● **Brief**
Would you output the entries below only from the line containing "assez sur les intentions réelles de" through the line containing "Cléor est un", exactly as they stand and with both ends included?

═══ Recorded information

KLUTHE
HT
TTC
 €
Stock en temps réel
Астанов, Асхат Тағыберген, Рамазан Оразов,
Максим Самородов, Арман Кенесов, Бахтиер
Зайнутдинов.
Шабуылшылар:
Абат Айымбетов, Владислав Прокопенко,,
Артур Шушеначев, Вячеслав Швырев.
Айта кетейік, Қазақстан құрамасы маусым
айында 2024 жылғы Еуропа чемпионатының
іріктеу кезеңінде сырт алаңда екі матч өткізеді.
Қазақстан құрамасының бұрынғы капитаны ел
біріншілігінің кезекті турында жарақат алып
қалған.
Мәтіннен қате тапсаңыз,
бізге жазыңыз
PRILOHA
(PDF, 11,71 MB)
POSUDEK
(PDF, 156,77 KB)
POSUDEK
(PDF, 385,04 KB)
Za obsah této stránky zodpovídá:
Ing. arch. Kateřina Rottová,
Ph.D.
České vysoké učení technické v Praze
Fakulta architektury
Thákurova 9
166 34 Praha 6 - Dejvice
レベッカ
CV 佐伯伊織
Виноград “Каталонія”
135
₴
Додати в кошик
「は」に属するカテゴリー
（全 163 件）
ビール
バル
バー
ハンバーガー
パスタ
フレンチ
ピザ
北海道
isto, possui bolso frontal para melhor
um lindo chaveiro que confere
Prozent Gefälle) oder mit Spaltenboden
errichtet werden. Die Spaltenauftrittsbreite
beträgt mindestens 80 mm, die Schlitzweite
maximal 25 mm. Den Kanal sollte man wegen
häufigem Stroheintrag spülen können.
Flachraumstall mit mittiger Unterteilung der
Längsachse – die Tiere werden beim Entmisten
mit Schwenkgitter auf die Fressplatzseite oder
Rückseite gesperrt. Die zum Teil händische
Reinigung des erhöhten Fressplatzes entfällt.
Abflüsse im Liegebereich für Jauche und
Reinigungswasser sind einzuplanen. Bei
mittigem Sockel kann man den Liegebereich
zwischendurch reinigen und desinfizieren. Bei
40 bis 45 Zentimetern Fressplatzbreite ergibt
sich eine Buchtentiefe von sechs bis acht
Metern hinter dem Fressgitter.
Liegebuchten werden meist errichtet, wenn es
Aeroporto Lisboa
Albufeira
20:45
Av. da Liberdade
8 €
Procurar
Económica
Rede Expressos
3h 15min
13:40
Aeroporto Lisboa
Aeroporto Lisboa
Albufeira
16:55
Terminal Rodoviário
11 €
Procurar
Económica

══════
═══ Recorded information

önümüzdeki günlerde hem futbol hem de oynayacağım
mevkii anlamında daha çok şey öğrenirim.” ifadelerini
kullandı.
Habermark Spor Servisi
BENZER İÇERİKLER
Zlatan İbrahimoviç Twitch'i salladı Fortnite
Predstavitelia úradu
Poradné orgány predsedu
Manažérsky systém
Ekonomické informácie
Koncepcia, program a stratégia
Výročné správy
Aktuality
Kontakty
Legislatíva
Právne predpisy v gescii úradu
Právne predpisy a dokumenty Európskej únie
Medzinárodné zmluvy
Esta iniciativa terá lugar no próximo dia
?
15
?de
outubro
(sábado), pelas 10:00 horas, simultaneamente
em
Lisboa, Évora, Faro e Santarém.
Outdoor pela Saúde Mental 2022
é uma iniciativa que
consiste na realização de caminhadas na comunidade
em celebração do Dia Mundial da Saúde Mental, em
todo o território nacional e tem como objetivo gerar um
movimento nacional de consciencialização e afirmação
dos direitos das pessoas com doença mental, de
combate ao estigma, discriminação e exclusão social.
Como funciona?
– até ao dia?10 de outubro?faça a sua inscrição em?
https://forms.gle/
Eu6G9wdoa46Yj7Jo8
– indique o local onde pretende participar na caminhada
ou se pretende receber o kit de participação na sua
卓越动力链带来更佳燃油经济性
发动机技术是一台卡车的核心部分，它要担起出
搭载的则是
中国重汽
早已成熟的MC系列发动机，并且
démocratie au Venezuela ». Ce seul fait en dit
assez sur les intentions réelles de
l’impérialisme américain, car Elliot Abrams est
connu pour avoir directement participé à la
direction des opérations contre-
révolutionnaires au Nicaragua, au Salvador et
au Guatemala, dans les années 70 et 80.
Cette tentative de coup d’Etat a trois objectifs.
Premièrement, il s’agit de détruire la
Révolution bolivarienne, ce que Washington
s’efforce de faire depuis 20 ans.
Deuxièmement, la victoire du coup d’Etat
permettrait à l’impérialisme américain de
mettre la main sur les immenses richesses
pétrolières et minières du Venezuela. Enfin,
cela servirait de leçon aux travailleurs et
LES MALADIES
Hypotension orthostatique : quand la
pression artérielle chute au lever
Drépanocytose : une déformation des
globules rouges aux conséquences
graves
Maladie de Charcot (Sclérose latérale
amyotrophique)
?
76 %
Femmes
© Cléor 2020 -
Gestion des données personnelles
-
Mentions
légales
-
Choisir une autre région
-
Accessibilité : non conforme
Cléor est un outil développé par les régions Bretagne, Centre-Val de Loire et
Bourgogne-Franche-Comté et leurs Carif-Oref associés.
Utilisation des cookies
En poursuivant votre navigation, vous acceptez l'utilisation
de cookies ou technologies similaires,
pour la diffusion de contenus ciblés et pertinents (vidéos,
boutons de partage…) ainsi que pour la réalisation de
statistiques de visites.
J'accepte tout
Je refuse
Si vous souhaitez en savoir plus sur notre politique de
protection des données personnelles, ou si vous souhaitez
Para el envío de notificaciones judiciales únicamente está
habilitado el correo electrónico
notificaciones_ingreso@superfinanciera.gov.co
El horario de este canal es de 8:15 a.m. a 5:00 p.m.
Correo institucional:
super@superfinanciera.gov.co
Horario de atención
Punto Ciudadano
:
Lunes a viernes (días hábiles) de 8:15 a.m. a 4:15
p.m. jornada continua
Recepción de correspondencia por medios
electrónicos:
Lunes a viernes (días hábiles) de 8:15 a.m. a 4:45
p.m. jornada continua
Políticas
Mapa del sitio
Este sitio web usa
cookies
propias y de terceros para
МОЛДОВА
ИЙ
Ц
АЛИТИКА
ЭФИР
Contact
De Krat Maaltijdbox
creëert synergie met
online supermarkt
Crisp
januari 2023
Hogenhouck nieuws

══════

● **Solved problem**
assez sur les intentions réelles de
l’impérialisme américain, car Elliot Abrams est
connu pour avoir directement participé à la
direction des opérations contre-
révolutionnaires au Nicaragua, au Salvador et
au Guatemala, dans les années 70 et 80.
Cette tentative de coup d’Etat a trois objectifs.
Premièrement, il s’agit de détruire la
Révolution bolivarienne, ce que Washington
s’efforce de faire depuis 20 ans.
Deuxièmement, la victoire du coup d’Etat
permettrait à l’impérialisme américain de
mettre la main sur les immenses richesses
pétrolières et minières du Venezuela. Enfin,
cela servirait de leçon aux travailleurs et
LES MALADIES
Hypotension orthostatique : quand la
pression artérielle chute au lever
Drépanocytose : une déformation des
globules rouges aux conséquences
graves
Maladie de Charcot (Sclérose latérale
amyotrophique)
?
76 %
Femmes
© Cléor 2020 -
Gestion des données personnelles
-
Mentions
légales
-
Choisir une autre région
-
Accessibilité : non conforme
Cléor est un outil développé par les régions Bretagne, Centre-Val de Loire et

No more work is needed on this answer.